Y Clarisa se preguntó cómo era posible que hubiera fuerzas gubernamentales para dar con los criminales y encarcelarlos, y en cambio no hubiera fuerzas gubernamentales que recogieran a estos mendigos y los llevaran a instalaciones donde los atendieran nutricionalmente hablando; emocionalmente; laboralmente; médicamente hablando. Pero esta reflexión era de nuevo muestra de su ingenuidad y de su desinformación, pues sabía que debía tener presente cómo son las condiciones de las instalaciones gubernamentales que sí existen, asilos, hospicios, para entender por qué los niños de la calle, los mendigos, los drogados, los desempleados y aún los ancianos prefieren la mendicidad que un posible servicio gubernamental que los acogiera y los cuidara, pues previsiblemente estos servicios gubernamentales, si existieran, resultarían todavía más nocivos para ellos que el desamparo, el hambre, la intemperie y, en definitiva, la carencia.

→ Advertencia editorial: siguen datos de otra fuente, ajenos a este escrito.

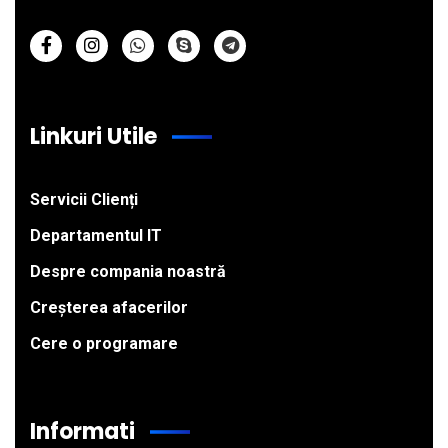
Linkuri Utile
Servicii Clienți
Departamentul IT
Despre compania noastră
Creșterea afacerilor
Cere o programare
Informati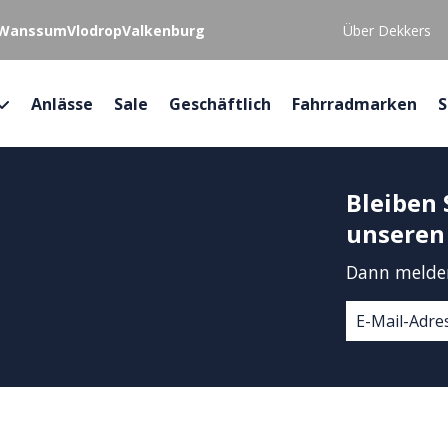
Wanssum
Vlodrop
Valkenburg
Über Dekkers
Anlässe
Sale
Geschäftlich
Fahrradmarken
S
Bleiben 
unseren
Dann melden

Sin embargo, al regresar a Brava, en donde no sólo el tiempo le rinde más, leyó, con toda comodidad, con todo interés, con toda comprensión y hasta con toda indignación, el caso de Los niños desaparecidos de Tuam, un extenso y detallado reportaje de Dan Barry para The New York Times. Tras la lectura, su primera reflexión la llevó a considerar que cuanta meditación había hecho a su paso por la ciudad, alrededor de la miseria en su país ante los brazos cruzados del gobierno en turno, no era sino un tenue reflejo de lo que sucedió en Tuam, Irlanda, hace apenas medio siglo. En síntesis, sucedió que, en un centro para la atención de madres solteras y sus hijos, dirigido por una comunidad religiosa favorecida por el gobierno, durante décadas, detrás de su frente humanitario, lo que se practicó fue un doble crimen. Pues, por una parte, una vez que la mare daba a luz, aunque le conseguían empleo, la separaban contra su voluntad y para siempre de su hijo bastardo y, por otra, a los niños que morían no les daban debida sepultura sino que, sin respeto a los derechos humanos y en complicidad con el gobierno, las monjas los enterraban en un enorme foso séptico en desuso, anónimos, olvidables, muertos dos veces, en su presente y para el futuro.

Y la segunda reflexión de Clarisa la llevó a admirar a Catherine Corless, un ama de casa irlandesa de 63 años de edad, habitante de Tuam, casada, madre y abuela que, movida por su historia personal y sus angustiosos recuerdos, se convirtió en la historiadora aficionada que descubrió y denunció los hechos.